▸ **Required work**
Report every line in the records below that holds the word "modelo".

Extracted page text data:
════════

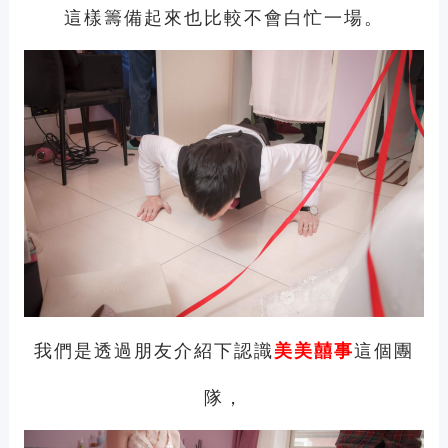
這樣籌備起來也比較不會白忙一場。
我們是透過朋友介紹下認識
這個團
美美囍事
隊，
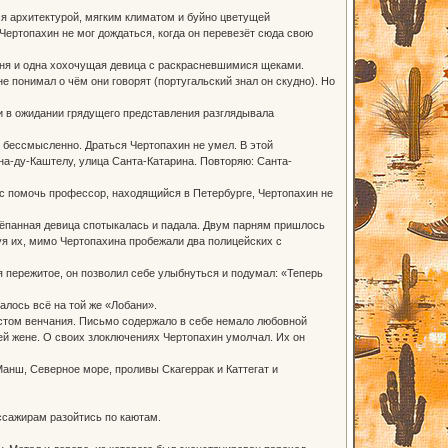
ся архитектурой, мягким климатом и буйно цветущей
 Чертопахин не мог дождаться, когда он перевезёт сюда свою
рня и одна хохочущая девица с раскрасневшимися щеками.
 понимал о чём они говорят (португальский знал он скудно). Но
и в ожидании грядущего представления разглядывала
 бессмысленно. Драться Чертопахин не умел. В этой
на-ду-Каштелу, улица Санта-Катарина. Повторяю: Санта-
с помочь профессор, находящийся в Петербурге, Чертопахин не
рёпанная девица спотыкалась и падала. Двум парням пришлось
уя их, мимо Чертопахина пробежали два полицейских с
 пережитое, он позволил себе улыбнуться и подумал: «Теперь
лось всё на той же «Лобани».
естом венчания. Письмо содержало в себе немало любовной
ей жене. О своих злоключениях Чертопахин умолчал. Их он
анш, Северное море, проливы Скагеррак и Каттегат и
ссажирам разойтись по каютам.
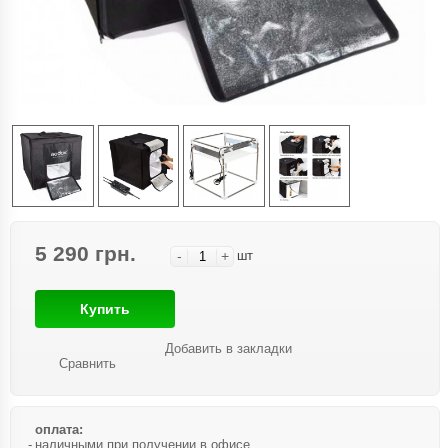
5 290 грн.
-
+
шт
Купить
Добавить в закладки
Сравнить
оплата:
наличными при получении в офисе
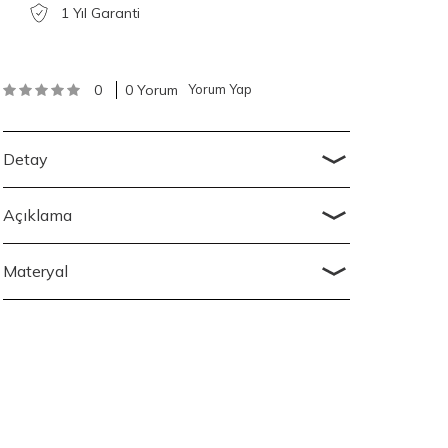
1 Yıl Garanti
0
0 Yorum
Yorum Yap
Detay
Açıklama
Materyal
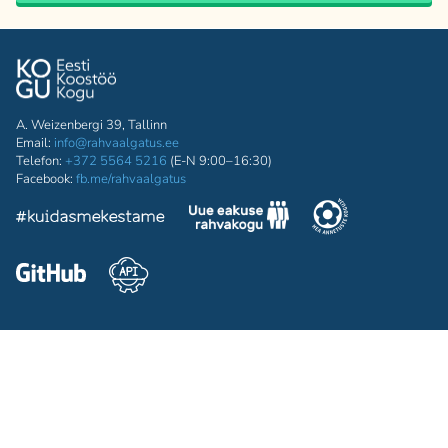
A. Weizenbergi 39, Tallinn
Email:
info@rahvaalgatus.ee
Telefon:
+372 5564 5216
(E-N 9:00–16:30)
Facebook:
fb.me/rahvaalgatus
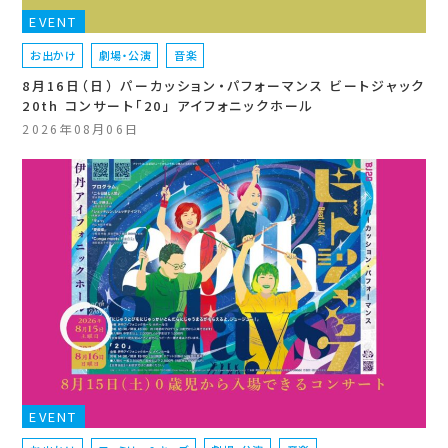
EVENT
お出かけ
劇場・公演
音楽
8月16日（日） パーカッション・パフォーマンス ビートジャック
20th コンサート「20」 アイフォニックホール
2026年08月06日
EVENT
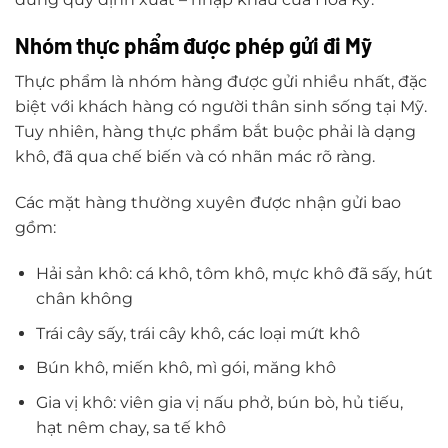
Nhóm thực phẩm được phép gửi đi Mỹ
Thực phẩm là nhóm hàng được gửi nhiều nhất, đặc
biệt với khách hàng có người thân sinh sống tại Mỹ.
Tuy nhiên, hàng thực phẩm bắt buộc phải là dạng
khô, đã qua chế biến và có nhãn mác rõ ràng.
Các mặt hàng thường xuyên được nhận gửi bao
gồm:
Hải sản khô: cá khô, tôm khô, mực khô đã sấy, hút
chân không
Trái cây sấy, trái cây khô, các loại mứt khô
Bún khô, miến khô, mì gói, măng khô
Gia vị khô: viên gia vị nấu phở, bún bò, hủ tiếu,
hạt nêm chay, sa tế khô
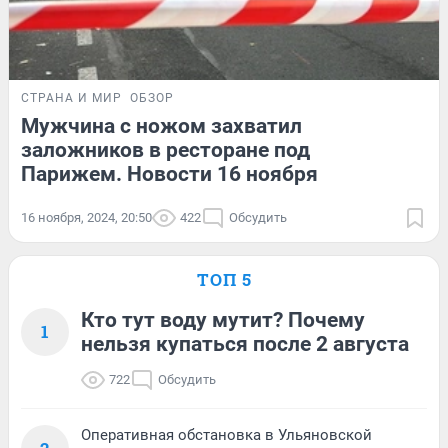
СТРАНА И МИР
ОБЗОР
Мужчина с ножом захватил
заложников в ресторане под
Парижем. Новости 16 ноября
16 ноября, 2024, 20:50
422
Обсудить
ТОП 5
Кто тут воду мутит? Почему
1
нельзя купаться после 2 августа
722
Обсудить
Оперативная обстановка в Ульяновской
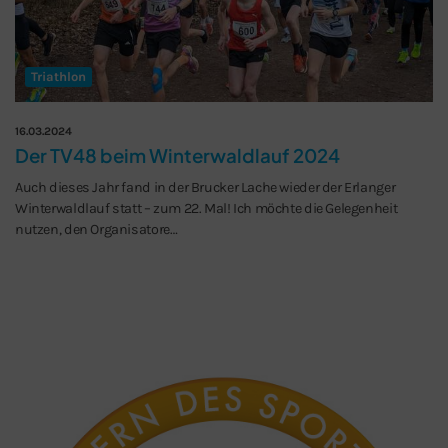
Triathlon
16.03.2024
Der TV48 beim Winterwaldlauf 2024
Auch dieses Jahr fand in der Brucker Lache wieder der Erlanger
Winterwaldlauf statt – zum 22. Mal! Ich möchte die Gelegenheit
nutzen, den Organisatore…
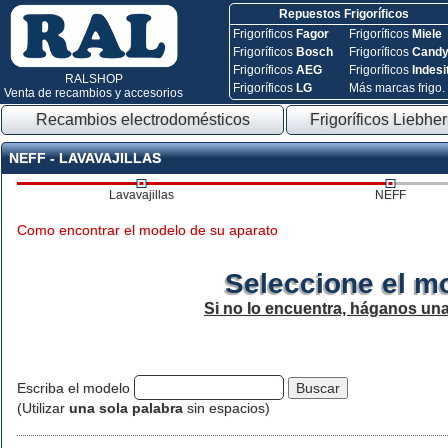
Repuestos Frigoríficos
Frigoríficos
Fagor
Frigoríficos
Miele
Frigoríficos
Bosch
Frigoríficos
Cand
Frigoríficos
AEG
Frigoríficos
Indesi
RALSHOP
Frigoríficos
LG
Más marcas frigo.
Venta de recambios y accesorios
Recambios electrodomésticos
Frigoríficos Liebher
NEFF - LAVAVAJILLAS
Lavavajillas
NEFF
Como encontrar el modelo de su aparato
Seleccione el m
Si no lo encuentra, háganos un
Escriba el modelo
(Utilizar
una sola palabra
sin espacios)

════════

▸ **Output for this exercise**
Como encontrar el modelo de su aparato
Escriba el modelo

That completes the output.